Information provided:
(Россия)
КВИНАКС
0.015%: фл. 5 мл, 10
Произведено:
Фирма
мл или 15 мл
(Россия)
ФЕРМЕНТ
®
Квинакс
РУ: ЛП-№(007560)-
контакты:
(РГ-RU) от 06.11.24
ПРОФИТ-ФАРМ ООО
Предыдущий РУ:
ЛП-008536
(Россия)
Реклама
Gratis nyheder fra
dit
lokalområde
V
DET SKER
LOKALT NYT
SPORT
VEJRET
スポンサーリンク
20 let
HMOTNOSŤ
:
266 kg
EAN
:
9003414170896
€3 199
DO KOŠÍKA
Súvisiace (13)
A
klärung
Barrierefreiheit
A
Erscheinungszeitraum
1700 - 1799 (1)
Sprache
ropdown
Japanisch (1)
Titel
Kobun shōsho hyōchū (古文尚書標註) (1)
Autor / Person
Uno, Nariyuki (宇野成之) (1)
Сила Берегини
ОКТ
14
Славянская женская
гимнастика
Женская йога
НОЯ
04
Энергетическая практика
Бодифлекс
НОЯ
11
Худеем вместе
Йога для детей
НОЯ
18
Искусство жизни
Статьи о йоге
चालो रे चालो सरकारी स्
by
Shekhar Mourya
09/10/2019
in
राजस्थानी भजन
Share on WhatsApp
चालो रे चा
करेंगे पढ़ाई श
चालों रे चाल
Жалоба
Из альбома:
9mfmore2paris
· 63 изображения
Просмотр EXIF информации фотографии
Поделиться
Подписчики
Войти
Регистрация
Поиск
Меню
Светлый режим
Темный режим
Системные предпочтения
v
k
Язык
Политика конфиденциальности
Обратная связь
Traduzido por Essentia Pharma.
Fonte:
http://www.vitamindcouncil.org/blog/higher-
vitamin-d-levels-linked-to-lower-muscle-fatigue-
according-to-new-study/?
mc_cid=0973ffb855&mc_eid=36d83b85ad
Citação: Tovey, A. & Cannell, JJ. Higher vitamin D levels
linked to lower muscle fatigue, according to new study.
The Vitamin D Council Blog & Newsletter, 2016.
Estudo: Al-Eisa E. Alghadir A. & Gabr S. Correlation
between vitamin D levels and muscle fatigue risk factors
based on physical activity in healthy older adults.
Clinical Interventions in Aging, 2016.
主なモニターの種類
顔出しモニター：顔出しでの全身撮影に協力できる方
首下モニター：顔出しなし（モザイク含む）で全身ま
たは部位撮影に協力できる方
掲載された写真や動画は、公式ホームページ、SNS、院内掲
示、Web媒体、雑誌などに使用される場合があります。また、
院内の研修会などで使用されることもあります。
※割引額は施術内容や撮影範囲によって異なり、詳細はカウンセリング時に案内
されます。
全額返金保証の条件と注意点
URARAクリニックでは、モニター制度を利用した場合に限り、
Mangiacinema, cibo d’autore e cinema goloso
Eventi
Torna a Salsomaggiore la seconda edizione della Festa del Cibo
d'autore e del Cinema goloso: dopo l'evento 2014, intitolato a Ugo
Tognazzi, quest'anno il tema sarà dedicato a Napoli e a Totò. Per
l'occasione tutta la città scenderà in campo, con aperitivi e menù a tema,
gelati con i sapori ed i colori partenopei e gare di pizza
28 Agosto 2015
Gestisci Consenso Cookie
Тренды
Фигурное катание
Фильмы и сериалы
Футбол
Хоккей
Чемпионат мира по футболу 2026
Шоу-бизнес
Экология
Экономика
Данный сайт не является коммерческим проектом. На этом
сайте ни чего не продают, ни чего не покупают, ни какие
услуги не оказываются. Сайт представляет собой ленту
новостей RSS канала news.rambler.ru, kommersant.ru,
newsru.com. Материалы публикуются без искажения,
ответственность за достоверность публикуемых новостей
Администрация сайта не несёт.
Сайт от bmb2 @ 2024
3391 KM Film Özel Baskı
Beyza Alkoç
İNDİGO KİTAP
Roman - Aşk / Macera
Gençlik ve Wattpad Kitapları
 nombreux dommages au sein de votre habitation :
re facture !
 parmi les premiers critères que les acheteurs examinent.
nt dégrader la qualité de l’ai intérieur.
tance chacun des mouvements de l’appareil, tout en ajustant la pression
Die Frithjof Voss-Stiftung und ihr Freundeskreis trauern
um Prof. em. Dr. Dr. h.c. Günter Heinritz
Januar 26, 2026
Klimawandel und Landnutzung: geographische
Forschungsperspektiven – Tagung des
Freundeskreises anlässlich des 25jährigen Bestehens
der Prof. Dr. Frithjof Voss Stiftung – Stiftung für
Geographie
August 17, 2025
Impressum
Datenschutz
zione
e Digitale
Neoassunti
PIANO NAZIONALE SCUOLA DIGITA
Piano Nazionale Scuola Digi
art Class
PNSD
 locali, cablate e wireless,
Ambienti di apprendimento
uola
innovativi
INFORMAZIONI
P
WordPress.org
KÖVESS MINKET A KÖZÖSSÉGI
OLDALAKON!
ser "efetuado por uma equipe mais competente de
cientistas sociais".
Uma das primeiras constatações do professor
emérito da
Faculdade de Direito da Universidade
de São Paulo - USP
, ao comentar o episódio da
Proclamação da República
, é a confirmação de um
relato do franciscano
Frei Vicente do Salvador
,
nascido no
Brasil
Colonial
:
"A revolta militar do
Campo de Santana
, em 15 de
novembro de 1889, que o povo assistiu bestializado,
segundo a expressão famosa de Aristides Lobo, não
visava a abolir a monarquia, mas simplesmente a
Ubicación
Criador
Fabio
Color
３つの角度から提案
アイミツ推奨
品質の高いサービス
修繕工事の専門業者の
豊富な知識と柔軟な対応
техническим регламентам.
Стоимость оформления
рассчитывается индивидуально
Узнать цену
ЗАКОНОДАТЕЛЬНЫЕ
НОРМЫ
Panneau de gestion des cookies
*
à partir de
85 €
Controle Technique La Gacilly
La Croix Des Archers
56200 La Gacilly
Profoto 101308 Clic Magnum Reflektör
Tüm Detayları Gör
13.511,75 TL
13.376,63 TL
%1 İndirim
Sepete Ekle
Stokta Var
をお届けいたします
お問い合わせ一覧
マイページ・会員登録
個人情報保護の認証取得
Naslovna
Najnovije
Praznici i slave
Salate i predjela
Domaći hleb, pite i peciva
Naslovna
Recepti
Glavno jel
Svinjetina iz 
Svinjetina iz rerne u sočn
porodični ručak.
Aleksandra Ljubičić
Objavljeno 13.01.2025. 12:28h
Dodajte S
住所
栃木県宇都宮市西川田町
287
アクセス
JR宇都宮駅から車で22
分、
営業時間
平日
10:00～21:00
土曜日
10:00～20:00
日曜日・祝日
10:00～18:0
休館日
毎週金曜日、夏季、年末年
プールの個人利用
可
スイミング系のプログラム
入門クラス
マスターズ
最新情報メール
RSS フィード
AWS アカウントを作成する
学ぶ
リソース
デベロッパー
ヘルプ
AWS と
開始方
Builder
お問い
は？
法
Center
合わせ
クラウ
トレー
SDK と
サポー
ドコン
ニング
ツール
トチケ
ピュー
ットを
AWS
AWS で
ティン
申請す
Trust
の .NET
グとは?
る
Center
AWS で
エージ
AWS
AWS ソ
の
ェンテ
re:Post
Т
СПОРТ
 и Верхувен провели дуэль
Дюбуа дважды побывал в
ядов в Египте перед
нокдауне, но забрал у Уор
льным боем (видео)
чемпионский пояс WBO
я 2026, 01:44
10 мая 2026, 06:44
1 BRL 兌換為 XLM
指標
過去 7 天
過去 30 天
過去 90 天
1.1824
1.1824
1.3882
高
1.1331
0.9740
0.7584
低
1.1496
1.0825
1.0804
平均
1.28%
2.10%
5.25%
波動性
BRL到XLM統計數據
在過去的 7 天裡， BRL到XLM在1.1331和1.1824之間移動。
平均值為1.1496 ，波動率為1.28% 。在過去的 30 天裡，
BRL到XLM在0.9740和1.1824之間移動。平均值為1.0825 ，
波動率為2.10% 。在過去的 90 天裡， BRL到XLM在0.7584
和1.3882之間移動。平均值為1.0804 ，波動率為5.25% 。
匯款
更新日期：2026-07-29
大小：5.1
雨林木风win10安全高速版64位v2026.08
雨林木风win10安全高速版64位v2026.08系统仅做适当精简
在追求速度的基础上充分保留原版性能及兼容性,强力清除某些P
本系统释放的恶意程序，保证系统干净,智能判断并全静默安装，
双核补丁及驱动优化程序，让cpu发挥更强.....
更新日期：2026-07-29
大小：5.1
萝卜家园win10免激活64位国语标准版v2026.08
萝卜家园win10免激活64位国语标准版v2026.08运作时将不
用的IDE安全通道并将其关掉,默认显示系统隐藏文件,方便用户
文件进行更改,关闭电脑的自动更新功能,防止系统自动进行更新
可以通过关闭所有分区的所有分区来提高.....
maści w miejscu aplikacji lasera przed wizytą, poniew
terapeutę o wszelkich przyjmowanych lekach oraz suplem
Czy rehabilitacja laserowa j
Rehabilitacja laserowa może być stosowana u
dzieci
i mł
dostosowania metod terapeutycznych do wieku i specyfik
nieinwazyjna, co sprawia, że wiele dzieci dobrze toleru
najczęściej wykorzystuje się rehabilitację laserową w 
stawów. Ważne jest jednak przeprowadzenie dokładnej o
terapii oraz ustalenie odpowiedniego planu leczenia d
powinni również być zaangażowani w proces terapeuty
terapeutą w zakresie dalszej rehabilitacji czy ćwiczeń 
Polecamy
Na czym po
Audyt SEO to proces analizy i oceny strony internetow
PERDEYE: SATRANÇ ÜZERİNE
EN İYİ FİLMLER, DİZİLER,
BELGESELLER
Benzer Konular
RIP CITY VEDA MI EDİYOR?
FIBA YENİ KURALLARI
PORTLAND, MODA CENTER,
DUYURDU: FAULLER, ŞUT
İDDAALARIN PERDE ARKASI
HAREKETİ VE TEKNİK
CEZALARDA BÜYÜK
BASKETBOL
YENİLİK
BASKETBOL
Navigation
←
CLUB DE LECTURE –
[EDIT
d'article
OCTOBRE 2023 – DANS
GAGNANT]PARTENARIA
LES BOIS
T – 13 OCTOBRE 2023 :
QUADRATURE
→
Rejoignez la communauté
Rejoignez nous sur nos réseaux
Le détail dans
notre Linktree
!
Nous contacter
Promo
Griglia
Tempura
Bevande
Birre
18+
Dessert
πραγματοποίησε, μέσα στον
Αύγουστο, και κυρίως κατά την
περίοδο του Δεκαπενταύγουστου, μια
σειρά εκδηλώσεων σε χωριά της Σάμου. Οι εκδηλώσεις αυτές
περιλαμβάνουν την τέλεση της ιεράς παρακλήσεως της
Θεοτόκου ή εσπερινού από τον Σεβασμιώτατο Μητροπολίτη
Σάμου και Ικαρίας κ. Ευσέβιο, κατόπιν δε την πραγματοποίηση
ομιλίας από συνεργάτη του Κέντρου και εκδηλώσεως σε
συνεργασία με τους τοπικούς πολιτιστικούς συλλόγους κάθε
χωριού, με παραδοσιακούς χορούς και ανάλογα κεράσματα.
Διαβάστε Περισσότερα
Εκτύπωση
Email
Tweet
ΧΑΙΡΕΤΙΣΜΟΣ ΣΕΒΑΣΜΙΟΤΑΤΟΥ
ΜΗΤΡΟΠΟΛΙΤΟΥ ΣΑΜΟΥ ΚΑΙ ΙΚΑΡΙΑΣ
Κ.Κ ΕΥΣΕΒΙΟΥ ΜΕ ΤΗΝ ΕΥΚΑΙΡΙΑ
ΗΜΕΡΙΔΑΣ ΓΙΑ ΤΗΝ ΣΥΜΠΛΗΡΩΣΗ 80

Instructions for the task: From the entries, copy every line in which the string "dzieci" can be found.

Reply to the task:
dzieci
nieinwazyjna, co sprawia, że wiele dzieci dobrze toleru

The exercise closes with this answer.